### [The problem]
Print the data exactly as written, line for line, and leave its pictures behind.

### [Data listing]

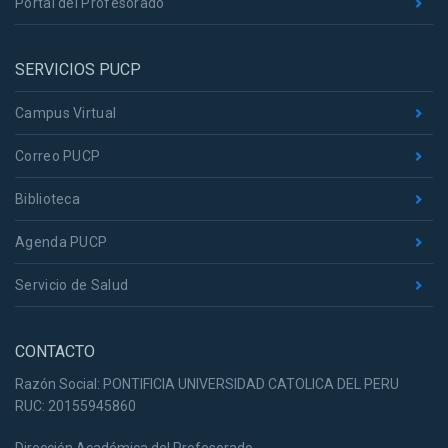
Portal del Profesorado
SERVICIOS PUCP
Campus Virtual
Correo PUCP
Biblioteca
Agenda PUCP
Servicio de Salud
CONTACTO
Razón Social: PONTIFICIA UNIVERSIDAD CATOLICA DEL PERU
RUC: 20155945860
Dirección Académica del Profesorado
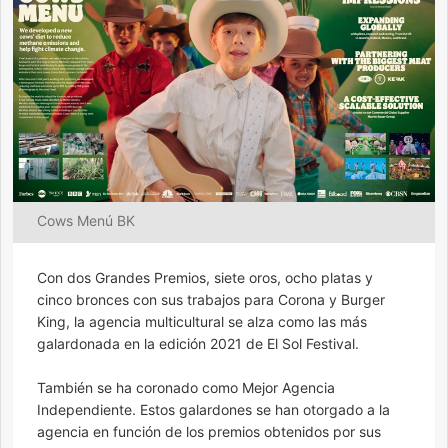
Cows Menú BK
Con dos Grandes Premios, siete oros, ocho platas y
cinco bronces con sus trabajos para Corona y Burger
King, la agencia multicultural se alza como las más
galardonada en la edición 2021 de El Sol Festival.
También se ha coronado como Mejor Agencia
Independiente. Estos galardones se han otorgado a la
agencia en función de los premios obtenidos por sus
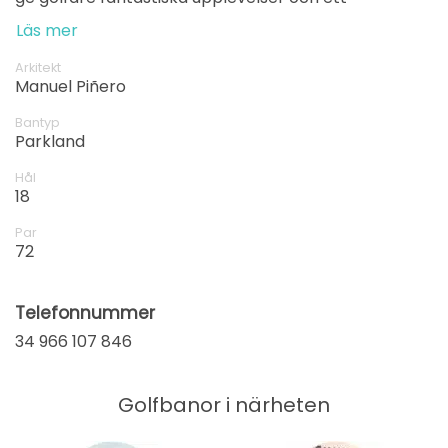
utmanande spel som de aldrig kommer att glömma.
Läs mer
Arkitekt
Manuel Piñero
Bantyp
Parkland
Hål
18
Par
72
Telefonnummer
34 966 107 846
Golfbanor i närheten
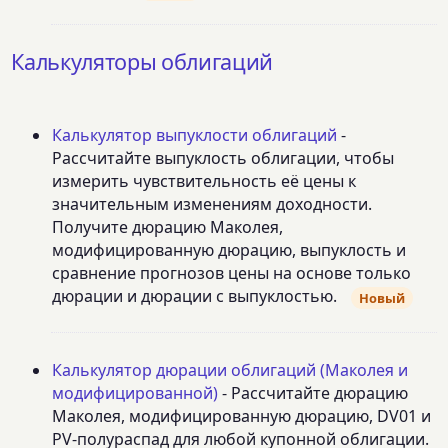
Калькуляторы облигаций
Калькулятор выпуклости облигаций
-
Рассчитайте выпуклость облигации, чтобы
измерить чувствительность её цены к
значительным изменениям доходности.
Получите дюрацию Маколея,
модифицированную дюрацию, выпуклость и
сравнение прогнозов цены на основе только
дюрации и дюрации с выпуклостью.
Новый
Калькулятор дюрации облигаций (Маколея и
модифицированной)
- Рассчитайте дюрацию
Маколея, модифицированную дюрацию, DV01 и
PV-полураспад для любой купонной облигации.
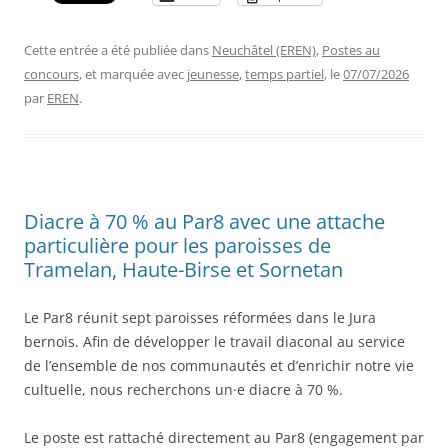
Cette entrée a été publiée dans
Neuchâtel (EREN)
,
Postes au
concours
, et marquée avec
jeunesse
,
temps partiel
, le
07/07/2026
par
EREN
.
Diacre à 70 % au Par8 avec une attache
particulière pour les paroisses de
Tramelan, Haute-Birse et Sornetan
Le Par8 réunit sept paroisses réformées dans le Jura
bernois. Afin de développer le travail diaconal au service
de l’ensemble de nos communautés et d’enrichir notre vie
cultuelle, nous recherchons un·e diacre à 70 %.
Le poste est rattaché directement au Par8 (engagement par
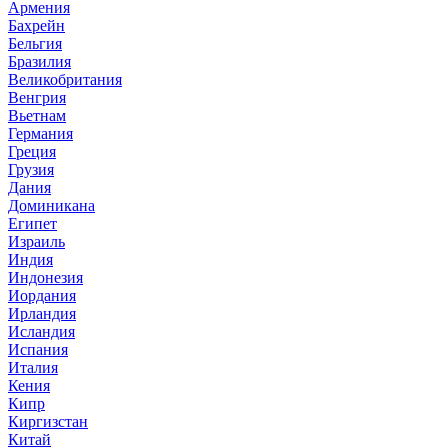
Армения
Бахрейн
Бельгия
Бразилия
Великобритания
Венгрия
Вьетнам
Германия
Греция
Грузия
Дания
Доминикана
Египет
Израиль
Индия
Индонезия
Иордания
Ирландия
Исландия
Испания
Италия
Кения
Кипр
Киргизстан
Китай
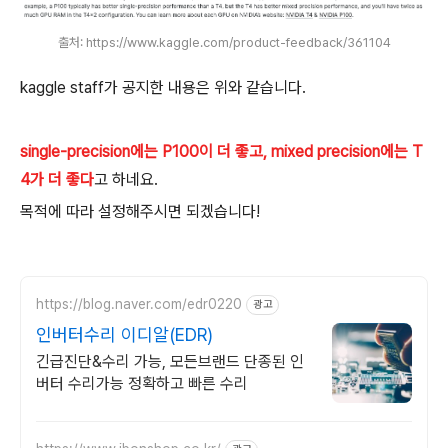
출처: https://www.kaggle.com/product-feedback/361104
kaggle staff가 공지한 내용은 위와 같습니다.
single-precision에는 P100이 더 좋고, mixed precision에는 T
4가 더 좋다
고 하네요.
목적에 따라 설정해주시면 되겠습니다!
https://blog.naver.com/edr0220
광고
인버터수리 이디알(EDR)
긴급진단&수리 가능, 모든브랜드 단종된 인
버터 수리가능 정확하고 빠른 수리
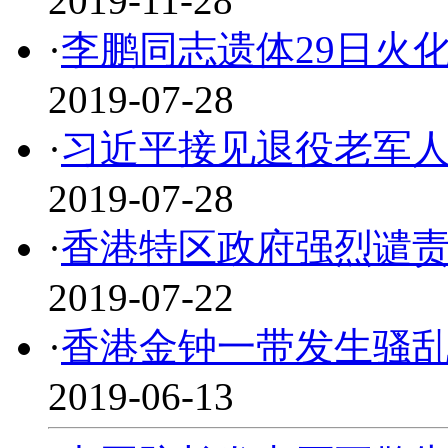
2019-11-28
·
李鹏同志遗体29日火
2019-07-28
·
习近平接见退役老军
2019-07-28
·
香港特区政府强烈谴
2019-07-22
·
香港金钟一带发生骚乱
2019-06-13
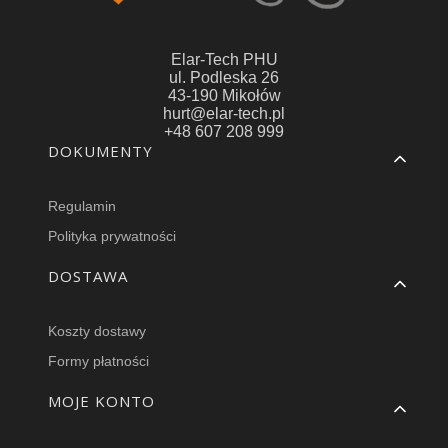
Elar-Tech PHU
ul. Podleska 26
43-190 Mikołów
hurt@elar-tech.pl
+48 607 208 999
Linki w stopce
DOKUMENTY
Regulamin
Polityka prywatności
DOSTAWA
Koszty dostawy
Formy płatności
MOJE KONTO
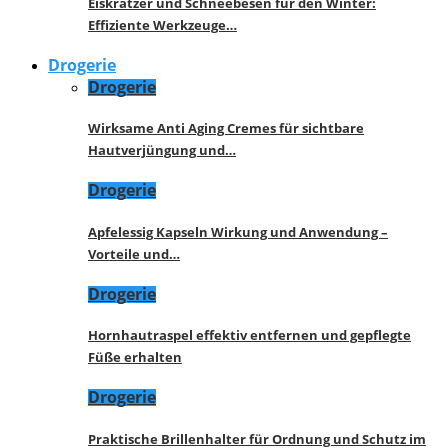
Eiskratzer und Schneebesen für den Winter:
Effiziente Werkzeuge…
Drogerie
Drogerie
Wirksame Anti Aging Cremes für sichtbare
Hautverjüngung und…
Drogerie
Apfelessig Kapseln Wirkung und Anwendung –
Vorteile und…
Drogerie
Hornhautraspel effektiv entfernen und gepflegte
Füße erhalten
Drogerie
Praktische Brillenhalter für Ordnung und Schutz im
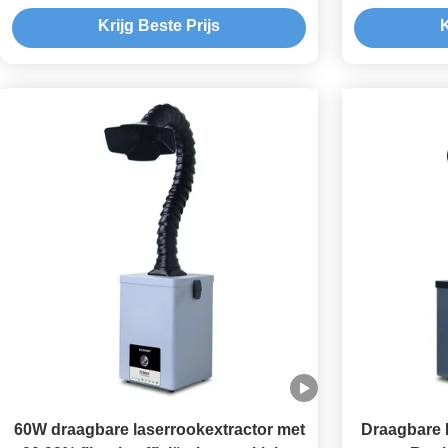
DTF-printer
repara
Krijg Beste Prijs
K
60W draagbare laserrookextractor met
Draagbare 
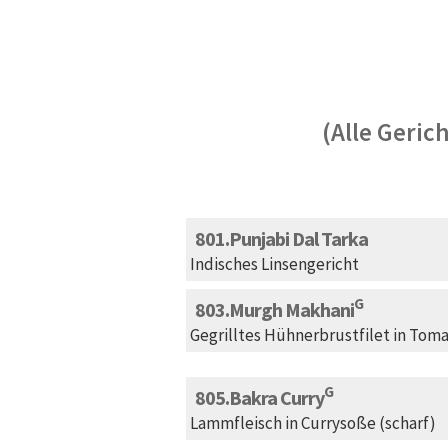
(Alle Geric
801
Punjabi Dal Tarka
Indisches Linsengericht
G
803
Murgh Makhani
Gegrilltes Hühnerbrustfilet in T
G
805
Bakra Curry
Lammfleisch in Currysoße (scharf)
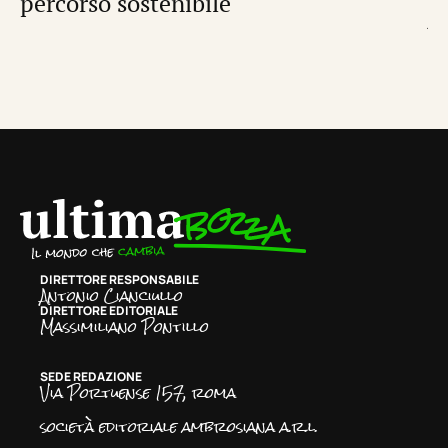
percorso sostenibile
p
di
N
DIRETTORE RESPONSABILE
Antonio Cianciullo
DIRETTORE EDITORIALE
Massimiliano Pontillo
SEDE REDAZIONE
Via Portuense 157, roma
società editoriale ambrosiana a.r.l.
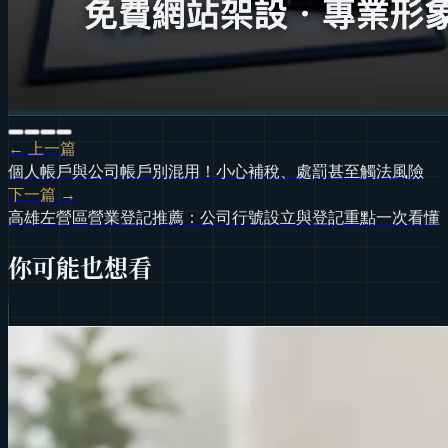
← 上一篇
個人帳戶與公司帳戶別混用！小心補稅、處罰甚至觸法風險
下一篇 →
高雄左營區營業登記推薦：公司行號設立與登記重點一次看懂
你可能也想看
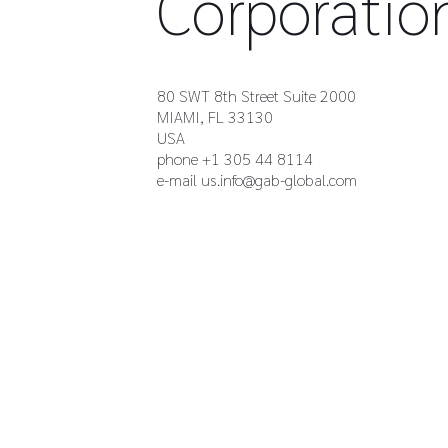
Corporatio
80 SWT 8th Street Suite 2000
MIAMI, FL 33130
USA
phone +1 305 44 8114
e-mail
us.info@gab-global.com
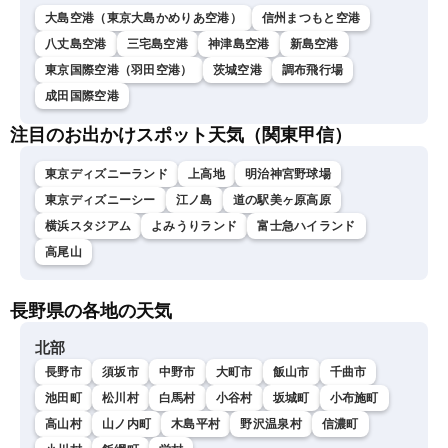
大島空港（東京大島かめりあ空港）
信州まつもと空港
八丈島空港
三宅島空港
神津島空港
新島空港
東京国際空港（羽田空港）
茨城空港
調布飛行場
成田国際空港
注目のお出かけスポット天気（関東甲信）
東京ディズニーランド
上高地
明治神宮野球場
東京ディズニーシー
江ノ島
道の駅美ヶ原高原
横浜スタジアム
よみうりランド
富士急ハイランド
高尾山
長野県の各地の天気
北部
長野市
須坂市
中野市
大町市
飯山市
千曲市
池田町
松川村
白馬村
小谷村
坂城町
小布施町
高山村
山ノ内町
木島平村
野沢温泉村
信濃町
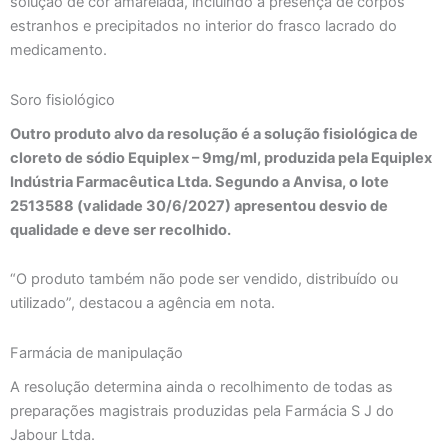
solução de cor amarelada, incluindo a presença de corpos
estranhos e precipitados no interior do frasco lacrado do
medicamento.
Soro fisiológico
Outro produto alvo da resolução é a solução fisiológica de
cloreto de sódio Equiplex – 9mg/ml, produzida pela Equiplex
Indústria Farmacêutica Ltda. Segundo a Anvisa, o lote
2513588 (validade 30/6/2027) apresentou desvio de
qualidade e deve ser recolhido.
“O produto também não pode ser vendido, distribuído ou
utilizado”, destacou a agência em nota.
Farmácia de manipulação
A resolução determina ainda o recolhimento de todas as
preparações magistrais produzidas pela Farmácia S J do
Jabour Ltda.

### [Solution to the exercise]
Portal del Profesorado
SERVICIOS PUCP
Campus Virtual
Correo PUCP
Biblioteca
Agenda PUCP
Servicio de Salud
CONTACTO
Razón Social: PONTIFICIA UNIVERSIDAD CATOLICA DEL PERU
RUC: 20155945860
Dirección Académica del Profesorado
Cows Menú BK
Con dos Grandes Premios, siete oros, ocho platas y
cinco bronces con sus trabajos para Corona y Burger
King, la agencia multicultural se alza como las más
galardonada en la edición 2021 de El Sol Festival.
También se ha coronado como Mejor Agencia
Independiente. Estos galardones se han otorgado a la
agencia en función de los premios obtenidos por sus
utmanande spel som de aldrig kommer att glömma.
Läs mer
Arkitekt
Manuel Piñero
Bantyp
Parkland
Hål
18
Par
72
Telefonnummer
34 966 107 846
Golfbanor i närheten
Калькуляторы облигаций
Калькулятор выпуклости облигаций
-
Рассчитайте выпуклость облигации, чтобы
измерить чувствительность её цены к
значительным изменениям доходности.
Получите дюрацию Маколея,
модифицированную дюрацию, выпуклость и
сравнение прогнозов цены на основе только
дюрации и дюрации с выпуклостью.
Новый
Калькулятор дюрации облигаций (Маколея и
модифицированной)
- Рассчитайте дюрацию
Маколея, модифицированную дюрацию, DV01 и
PV-полураспад для любой купонной облигации.
Cette entrée a été publiée dans
Neuchâtel (EREN)
,
Postes au
concours
, et marquée avec
jeunesse
,
temps partiel
, le
07/07/2026
par
EREN
.
Diacre à 70 % au Par8 avec une attache
particulière pour les paroisses de
Tramelan, Haute-Birse et Sornetan
Le Par8 réunit sept paroisses réformées dans le Jura
bernois. Afin de développer le travail diaconal au service
de l’ensemble de nos communautés et d’enrichir notre vie
cultuelle, nous recherchons un·e diacre à 70 %.
Le poste est rattaché directement au Par8 (engagement par
Армения
Бахрейн
Бельгия
Бразилия
Великобритания
Венгрия
Вьетнам
Германия
Греция
Грузия
Дания
Доминикана
Египет
Израиль
Индия
Индонезия
Иордания
Ирландия
Исландия
Испания
Италия
Кения
Кипр
Киргизстан
Китай
출처: https://www.kaggle.com/product-feedback/361104
kaggle staff가 공지한 내용은 위와 같습니다.
single-precision에는 P100이 더 좋고, mixed precision에는 T
4가 더 좋다
고 하네요.
목적에 따라 설정해주시면 되겠습니다!
https://blog.naver.com/edr0220
광고
인버터수리 이디알(EDR)
긴급진단&수리 가능, 모든브랜드 단종된 인
버터 수리가능 정확하고 빠른 수리
2019-11-28
·
李鹏同志遗体29日火
2019-07-28
·
习近平接见退役老军
2019-07-28
·
香港特区政府强烈谴
2019-07-22
·
香港金钟一带发生骚乱
2019-06-13
Elar-Tech PHU
ul. Podleska 26
43-190 Mikołów
hurt@elar-tech.pl
+48 607 208 999
Linki w stopce
DOKUMENTY
Regulamin
Polityka prywatności
DOSTAWA
Koszty dostawy
Formy płatności
MOJE KONTO
Eiskratzer und Schneebesen für den Winter:
Effiziente Werkzeuge…
Drogerie
Drogerie
Wirksame Anti Aging Cremes für sichtbare
Hautverjüngung und…
Drogerie
Apfelessig Kapseln Wirkung und Anwendung –
Vorteile und…
Drogerie
Hornhautraspel effektiv entfernen und gepflegte
Füße erhalten
Drogerie
Praktische Brillenhalter für Ordnung und Schutz im
DTF-printer
repara
Krijg Beste Prijs
K
60W draagbare laserrookextractor met
Draagbare 
(Alle Geric
801
Punjabi Dal Tarka
Indisches Linsengericht
G
803
Murgh Makhani
Gegrilltes Hühnerbrustfilet in T
G
805
Bakra Curry
Lammfleisch in Currysoße (scharf)
percorso sostenibile
p
di
N
DIRETTORE RESPONSABILE
Antonio Cianciullo
DIRETTORE EDITORIALE
Massimiliano Pontillo
SEDE REDAZIONE
Via Portuense 157, roma
società editoriale ambrosiana a.r.l.
← 上一篇
個人帳戶與公司帳戶別混用！小心補稅、處罰甚至觸法風險
下一篇 →
高雄左營區營業登記推薦：公司行號設立與登記重點一次看懂
你可能也想看
Corporatio
80 SWT 8th Street Suite 2000
MIAMI, FL 33130
USA
phone +1 305 44 8114
e-mail
us.info@gab-global.com
大島空港（東京大島かめりあ空港）
信州まつもと空港
八丈島空港
三宅島空港
神津島空港
新島空港
東京国際空港（羽田空港）
茨城空港
調布飛行場
成田国際空港
注目のお出かけスポット天気（関東甲信）
東京ディズニーランド
上高地
明治神宮野球場
東京ディズニーシー
江ノ島
道の駅美ヶ原高原
横浜スタジアム
よみうりランド
富士急ハイランド
高尾山
長野県の各地の天気
北部
長野市
須坂市
中野市
大町市
飯山市
千曲市
池田町
松川村
白馬村
小谷村
坂城町
小布施町
高山村
山ノ内町
木島平村
野沢温泉村
信濃町
solução de cor amarelada, incluindo a presença de corpos
estranhos e precipitados no interior do frasco lacrado do
medicamento.
Soro fisiológico
Outro produto alvo da resolução é a solução fisiológica de
cloreto de sódio Equiplex – 9mg/ml, produzida pela Equiplex
Indústria Farmacêutica Ltda. Segundo a Anvisa, o lote
2513588 (validade 30/6/2027) apresentou desvio de
qualidade e deve ser recolhido.
“O produto também não pode ser vendido, distribuído ou
utilizado”, destacou a agência em nota.
Farmácia de manipulação
A resolução determina ainda o recolhimento de todas as
preparações magistrais produzidas pela Farmácia S J do
Jabour Ltda.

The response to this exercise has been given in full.